Intuitively I understand these definitions, but it was hard for me to compute these. For example, a circle $$X=\mathrm{Spec}\mathbb{R}[x, y]/(x^{2}+y^{2}-1)$$ would be nonsingular at all point, especially at $(x-1, y)\in X$. I think that local dimension and dimension of Zariski (co)tangent space will be same as 1, but I failed to compute these. Actually, I can't even convince that residue field at $p=(x-1, y)$ is $\mathbb{R}$. 
Also, I think that if we consider union of line and circle, $$Y=\mathrm{Spec}\mathbb{R}[x, y]/(y(x^{2}+y^{2}-1))$$ then the point $p$ will be singular and $\dim (Y, p)=1, \dim_{k(p)}\mathfrak{m}_{Y,p}/\mathfrak{m}_{Y, p}^{2}=2$. Are there any concrete algorithms to compute these?
 A: a) The circle $X$ is the variety associated to the ring $A=\mathbb{R}[X,Y]/(X^{2}+Y^{2}-1)=\mathbb{R}[x, y]$.

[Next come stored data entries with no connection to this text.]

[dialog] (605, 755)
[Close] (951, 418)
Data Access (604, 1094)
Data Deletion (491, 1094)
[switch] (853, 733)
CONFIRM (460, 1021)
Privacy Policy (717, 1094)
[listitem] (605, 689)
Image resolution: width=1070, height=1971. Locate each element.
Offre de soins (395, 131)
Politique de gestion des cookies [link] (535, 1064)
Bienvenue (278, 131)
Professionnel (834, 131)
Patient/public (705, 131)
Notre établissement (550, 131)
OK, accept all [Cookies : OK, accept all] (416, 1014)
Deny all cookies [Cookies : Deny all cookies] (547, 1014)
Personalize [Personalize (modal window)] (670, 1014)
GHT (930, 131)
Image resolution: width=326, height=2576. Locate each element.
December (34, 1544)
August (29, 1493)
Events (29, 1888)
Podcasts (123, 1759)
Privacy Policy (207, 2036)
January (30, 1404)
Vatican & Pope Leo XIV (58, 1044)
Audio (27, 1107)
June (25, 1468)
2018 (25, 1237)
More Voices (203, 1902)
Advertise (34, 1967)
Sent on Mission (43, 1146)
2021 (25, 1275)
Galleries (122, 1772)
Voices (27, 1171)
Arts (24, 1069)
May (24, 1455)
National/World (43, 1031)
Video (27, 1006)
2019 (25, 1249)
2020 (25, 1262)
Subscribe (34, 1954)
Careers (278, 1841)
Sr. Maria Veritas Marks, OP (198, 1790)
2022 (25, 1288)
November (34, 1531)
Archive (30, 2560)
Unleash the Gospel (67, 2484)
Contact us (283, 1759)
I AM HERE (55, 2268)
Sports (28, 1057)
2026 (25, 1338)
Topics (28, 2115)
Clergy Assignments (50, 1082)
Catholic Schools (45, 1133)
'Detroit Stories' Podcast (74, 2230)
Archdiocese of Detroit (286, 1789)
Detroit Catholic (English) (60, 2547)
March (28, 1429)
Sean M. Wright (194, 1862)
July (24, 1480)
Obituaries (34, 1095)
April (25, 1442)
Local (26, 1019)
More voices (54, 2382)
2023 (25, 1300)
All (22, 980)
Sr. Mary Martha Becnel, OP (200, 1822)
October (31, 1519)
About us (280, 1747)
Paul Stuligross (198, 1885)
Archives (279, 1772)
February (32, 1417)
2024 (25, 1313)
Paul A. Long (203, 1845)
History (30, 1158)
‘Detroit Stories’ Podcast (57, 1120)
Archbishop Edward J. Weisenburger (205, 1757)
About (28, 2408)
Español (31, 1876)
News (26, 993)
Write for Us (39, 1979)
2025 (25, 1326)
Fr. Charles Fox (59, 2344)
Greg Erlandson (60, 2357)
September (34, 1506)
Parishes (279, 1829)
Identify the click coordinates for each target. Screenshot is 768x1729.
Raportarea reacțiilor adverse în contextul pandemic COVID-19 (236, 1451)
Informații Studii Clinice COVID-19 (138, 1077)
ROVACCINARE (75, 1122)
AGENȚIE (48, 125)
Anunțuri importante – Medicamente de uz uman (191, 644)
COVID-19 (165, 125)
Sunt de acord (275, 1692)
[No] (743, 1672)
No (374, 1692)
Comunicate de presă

At the point $p=(1,0)$ its local ring is $\mathcal O_{X,p}=A_{(x-1,y)}=\mathbb R[x-1,y]_{(x-1,y)}$, a discrete valuation ring (with uniformizing parameter $y$) and thus regular of Krull dimension $1$.
The residue field at $p$ is $k(p)=\mathcal O_{X,p}/\mathfrak m_p=\mathbb R$ and the cotangent space to $X$ at $p$ is the $\mathbb R$- vector space  $\mathfrak m_p/\mathfrak m_p^2=\mathbb R.\overline {x-1}+\mathbb R.\overline y=\mathbb R.\overline y$, which has $\mathbb R$-dimension $1$.
[I have used that $\overline {x-1}=\bar 0\in \mathfrak m_p/\mathfrak m_p^2$ since $x-1=-\frac {y^2}{x+1}\in \mathfrak m_p^2$ ]
b) The variety $Y$ is associated to the ring $B=\mathbb{R}[X,Y]/(Y(X^{2}+Y^{2}-1)=\mathbb{R}[\xi, y]$, where we replaced the variable $x$ by $\xi=x-1$, so that $y(\xi^2+2\xi+y^2)=0$ in $B$ .
Now $\mathfrak m_p=(\xi,y)\subset B_{(\xi,y)}=\mathcal O_{Y,p}$ and the cotangent space to $Y$ at $p$ is $\mathfrak m_p/ \mathfrak m_p^2=\mathbb R.\bar\xi+\mathbb R.\bar y$ .   
It has $\mathbb R$-dimension $2$ since $\bar\xi,\bar y$ are linearly independant because $y(\xi^2+2\xi+y^2)$ has no linear term.